Pero lo que los patriotas cubanos no conocían aún era que ese programa
subvertía el orden que Washington había impuesto a las Américas, primero a
partir de tratados comerciales y de supuesta reciprocidad comercial (versiones
adelantadas de los actuales TLC), de los llamados tratados de asistencia
recíproca que enmascaraban las intervenciones militares, y luego, por medio del
sistema de control político organizado a través de las conferencias
panamericanas y, finalmente, a través de la Organización de Estados Americanos.

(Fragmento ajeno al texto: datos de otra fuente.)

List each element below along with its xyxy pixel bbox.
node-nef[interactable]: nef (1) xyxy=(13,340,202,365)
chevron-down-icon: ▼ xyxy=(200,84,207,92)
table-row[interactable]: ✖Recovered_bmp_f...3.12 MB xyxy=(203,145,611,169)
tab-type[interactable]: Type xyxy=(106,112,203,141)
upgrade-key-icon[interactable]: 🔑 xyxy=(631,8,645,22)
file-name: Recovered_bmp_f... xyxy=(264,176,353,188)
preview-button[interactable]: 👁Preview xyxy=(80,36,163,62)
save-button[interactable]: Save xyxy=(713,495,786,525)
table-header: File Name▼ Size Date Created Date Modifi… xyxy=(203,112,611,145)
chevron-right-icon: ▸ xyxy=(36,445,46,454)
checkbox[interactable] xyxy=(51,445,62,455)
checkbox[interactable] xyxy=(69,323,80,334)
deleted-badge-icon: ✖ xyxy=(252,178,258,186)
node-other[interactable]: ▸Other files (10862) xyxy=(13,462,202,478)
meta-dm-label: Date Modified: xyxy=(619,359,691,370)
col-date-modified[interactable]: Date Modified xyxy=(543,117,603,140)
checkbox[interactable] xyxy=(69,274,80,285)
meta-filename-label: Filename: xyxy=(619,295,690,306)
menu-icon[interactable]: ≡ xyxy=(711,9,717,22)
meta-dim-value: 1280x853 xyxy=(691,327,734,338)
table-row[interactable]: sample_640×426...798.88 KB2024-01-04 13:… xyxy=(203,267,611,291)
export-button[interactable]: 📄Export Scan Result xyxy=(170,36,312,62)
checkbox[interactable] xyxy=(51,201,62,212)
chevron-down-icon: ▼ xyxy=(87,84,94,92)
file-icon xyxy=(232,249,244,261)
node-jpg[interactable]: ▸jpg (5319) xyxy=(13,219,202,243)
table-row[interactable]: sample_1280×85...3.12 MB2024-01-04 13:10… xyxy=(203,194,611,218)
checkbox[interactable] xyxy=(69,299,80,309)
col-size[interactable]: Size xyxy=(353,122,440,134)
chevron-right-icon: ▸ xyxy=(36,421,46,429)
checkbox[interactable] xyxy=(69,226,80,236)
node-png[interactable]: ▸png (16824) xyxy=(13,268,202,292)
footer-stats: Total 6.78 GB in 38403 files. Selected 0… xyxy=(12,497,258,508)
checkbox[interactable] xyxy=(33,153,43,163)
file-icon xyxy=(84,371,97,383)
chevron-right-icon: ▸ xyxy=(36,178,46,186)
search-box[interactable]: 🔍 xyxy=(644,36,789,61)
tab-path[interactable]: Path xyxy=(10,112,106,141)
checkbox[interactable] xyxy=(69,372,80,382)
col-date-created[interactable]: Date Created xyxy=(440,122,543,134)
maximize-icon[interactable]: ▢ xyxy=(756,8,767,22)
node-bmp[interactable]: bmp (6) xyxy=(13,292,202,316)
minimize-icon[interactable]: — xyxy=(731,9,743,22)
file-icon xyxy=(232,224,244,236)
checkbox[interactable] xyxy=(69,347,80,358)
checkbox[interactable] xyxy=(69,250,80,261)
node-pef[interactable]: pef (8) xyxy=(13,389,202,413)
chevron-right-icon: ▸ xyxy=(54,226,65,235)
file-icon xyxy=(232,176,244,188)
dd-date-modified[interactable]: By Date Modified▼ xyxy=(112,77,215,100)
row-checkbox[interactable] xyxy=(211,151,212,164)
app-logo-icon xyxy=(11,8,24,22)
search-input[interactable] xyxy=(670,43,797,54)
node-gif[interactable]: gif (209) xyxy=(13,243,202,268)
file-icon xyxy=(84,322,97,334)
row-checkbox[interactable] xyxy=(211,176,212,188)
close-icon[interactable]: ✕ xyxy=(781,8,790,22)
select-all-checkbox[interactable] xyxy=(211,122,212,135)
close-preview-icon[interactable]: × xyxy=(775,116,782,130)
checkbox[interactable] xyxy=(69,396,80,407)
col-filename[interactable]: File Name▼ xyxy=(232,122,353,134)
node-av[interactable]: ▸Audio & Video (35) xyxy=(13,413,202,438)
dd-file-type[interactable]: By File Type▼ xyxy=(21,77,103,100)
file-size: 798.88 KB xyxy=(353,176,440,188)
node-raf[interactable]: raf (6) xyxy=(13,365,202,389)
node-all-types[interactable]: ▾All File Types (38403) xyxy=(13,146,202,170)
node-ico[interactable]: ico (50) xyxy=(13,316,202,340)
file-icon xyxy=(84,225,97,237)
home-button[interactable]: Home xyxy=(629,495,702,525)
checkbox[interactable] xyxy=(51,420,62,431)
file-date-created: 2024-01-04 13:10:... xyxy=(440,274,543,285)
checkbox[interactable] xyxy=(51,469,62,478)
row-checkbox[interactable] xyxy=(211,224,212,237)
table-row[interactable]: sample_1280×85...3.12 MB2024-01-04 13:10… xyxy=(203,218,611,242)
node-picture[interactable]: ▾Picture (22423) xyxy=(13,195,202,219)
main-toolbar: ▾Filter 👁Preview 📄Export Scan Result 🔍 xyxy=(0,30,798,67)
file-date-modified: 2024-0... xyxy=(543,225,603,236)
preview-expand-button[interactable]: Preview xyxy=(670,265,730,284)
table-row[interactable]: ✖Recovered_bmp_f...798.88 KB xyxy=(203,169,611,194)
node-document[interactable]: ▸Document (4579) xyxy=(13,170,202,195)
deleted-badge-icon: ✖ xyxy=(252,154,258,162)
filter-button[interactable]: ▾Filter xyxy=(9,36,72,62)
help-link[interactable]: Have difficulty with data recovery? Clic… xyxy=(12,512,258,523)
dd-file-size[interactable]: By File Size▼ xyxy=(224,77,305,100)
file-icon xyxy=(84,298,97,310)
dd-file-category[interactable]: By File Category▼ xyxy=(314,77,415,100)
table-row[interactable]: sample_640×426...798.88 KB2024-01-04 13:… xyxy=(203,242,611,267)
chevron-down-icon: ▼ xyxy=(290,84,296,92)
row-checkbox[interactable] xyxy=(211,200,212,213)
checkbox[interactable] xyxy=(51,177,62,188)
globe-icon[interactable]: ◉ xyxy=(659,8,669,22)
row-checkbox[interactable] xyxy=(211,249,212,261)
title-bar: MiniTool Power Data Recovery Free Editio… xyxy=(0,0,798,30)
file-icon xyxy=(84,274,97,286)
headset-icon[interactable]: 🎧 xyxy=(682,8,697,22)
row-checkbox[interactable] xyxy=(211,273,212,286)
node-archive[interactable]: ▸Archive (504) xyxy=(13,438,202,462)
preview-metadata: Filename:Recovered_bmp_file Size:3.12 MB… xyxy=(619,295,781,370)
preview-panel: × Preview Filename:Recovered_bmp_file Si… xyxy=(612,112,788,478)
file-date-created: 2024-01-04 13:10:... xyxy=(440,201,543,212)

Al amanecer del 1 de enero de 1959, en Cuba celebrábamos sin saber que habíamos
sido condenados a morir desde mucho antes.
¿Por qué era malo emanciparse políticamente? ¿Por qué era indebido
emanciparse en lo cultural? ¿Por qué no se podía aspirar a la emancipación
económica y social?
¿Acaso no nos habían enseñado que no había un don mayor que la libertad?
¿Por qué la nuestra debía ser sesgada? ¿Por qué no podríamos elegir y construir
un modelo político propio, ni importado, ni impuesto? ¿Por qué no defender una
cultura nacional que fuera síntesis de lo mejor del mundo integrado al tronco
patrio, haciendo de lo vernáculo universal? ¿Por qué seguir encadenados a la
monoproducción y al monocultivo, a la monoindustria y, sobre todo, a que
nuestros capitales, nuestras finanzas y nuestras riquezas se esfumaran de
nuestros bancos para ir a parar a otros, extranjeros? A los cubanos, por lo
tanto, no nos bastaba con la redención, con izar y cantar sin mengua la bandera
y el himno. No, no eran suficientes un día de fiesta patria y 364 de tragedia.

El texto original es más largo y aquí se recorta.